What do we know about interpretation and application of test accuracy measures?

Article type
Authors
Davenport C1, Hyde C2
1Birmingham University, UK
2Exeter University, UK
Abstract
Background: The widespread belief that decision makers have difficulty understanding and applying test accuracy information has not been based on a systematic interrogation of the evidence base to allow quantification or characterisation of the extent of the problem.

Aims and objectives: To comprehensively ascertain literature pertinent to the understanding and application of test accuracy measures in order to identify facilitators and barriers to their use by decision makers.

Methods: Bibliographic searches were conducted in 2003, 2005, 2007 and 2010, across 11 databases representing medicine, psychology and education. Searches were iterative, purposive and supplemented by reference checking included studies and contact with experts. A narrative synthesis of empirical and theoretical test accuracy and risk communication literature was undertaken.

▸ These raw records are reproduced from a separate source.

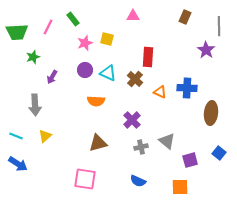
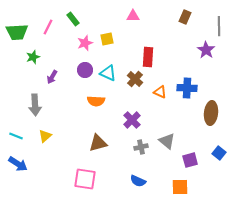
yellow square: rotated 24 degrees counterclockwise
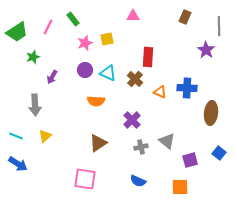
green trapezoid: rotated 30 degrees counterclockwise
brown triangle: rotated 18 degrees counterclockwise
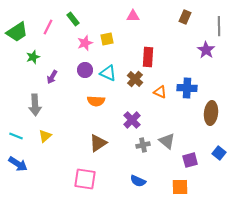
gray cross: moved 2 px right, 2 px up
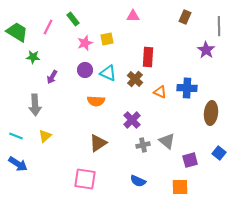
green trapezoid: rotated 115 degrees counterclockwise
green star: rotated 24 degrees clockwise
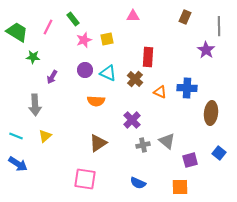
pink star: moved 1 px left, 3 px up
blue semicircle: moved 2 px down
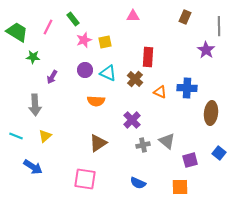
yellow square: moved 2 px left, 3 px down
blue arrow: moved 15 px right, 3 px down
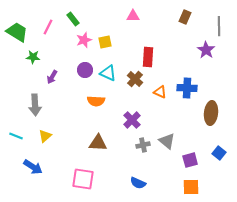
brown triangle: rotated 36 degrees clockwise
pink square: moved 2 px left
orange square: moved 11 px right
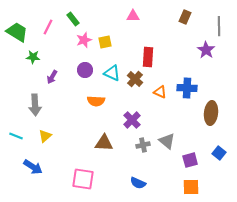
cyan triangle: moved 4 px right
brown triangle: moved 6 px right
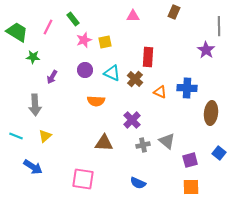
brown rectangle: moved 11 px left, 5 px up
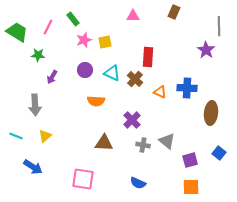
green star: moved 5 px right, 2 px up
gray cross: rotated 24 degrees clockwise
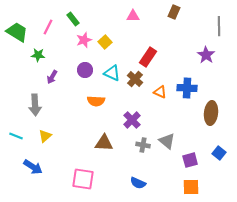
yellow square: rotated 32 degrees counterclockwise
purple star: moved 5 px down
red rectangle: rotated 30 degrees clockwise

Results: 64 test accuracy and 21 risk communication papers were included. Research is characterised by self selected samples, lacks external validity and primary care is under-represented. Ability to define the most commonly used metrics (sensitivity, specificity, predictive values) is poor. Predictive values and test errors are promoted as most intuitive although there is no empirical evidence supporting the superiority of a single test accuracy metric for diagnostic decision making. Natural frequency and multiple presentation formats facilitate understanding. Verbal descriptions and negative test results may be less well understood. Self-reported use of measures varies: 80% for predictive values, 4% for sensitivity and specificity and 1% for ROC curves and likelihood ratios. Pre-test probability and test accuracy estimation is inaccurate and highly variable which has implications for probability revision.

Conclusions: The emphasis in the literature has been on identifying the best single metric rather than identifying an optimal combination and understanding of meta-analytic summary measures has not been investigated. Investigation of contextual and motivational influences on test and test-treat thresholds is required to identify test accuracy magnitudes that will have most impact on diagnostic and therapeutic yield.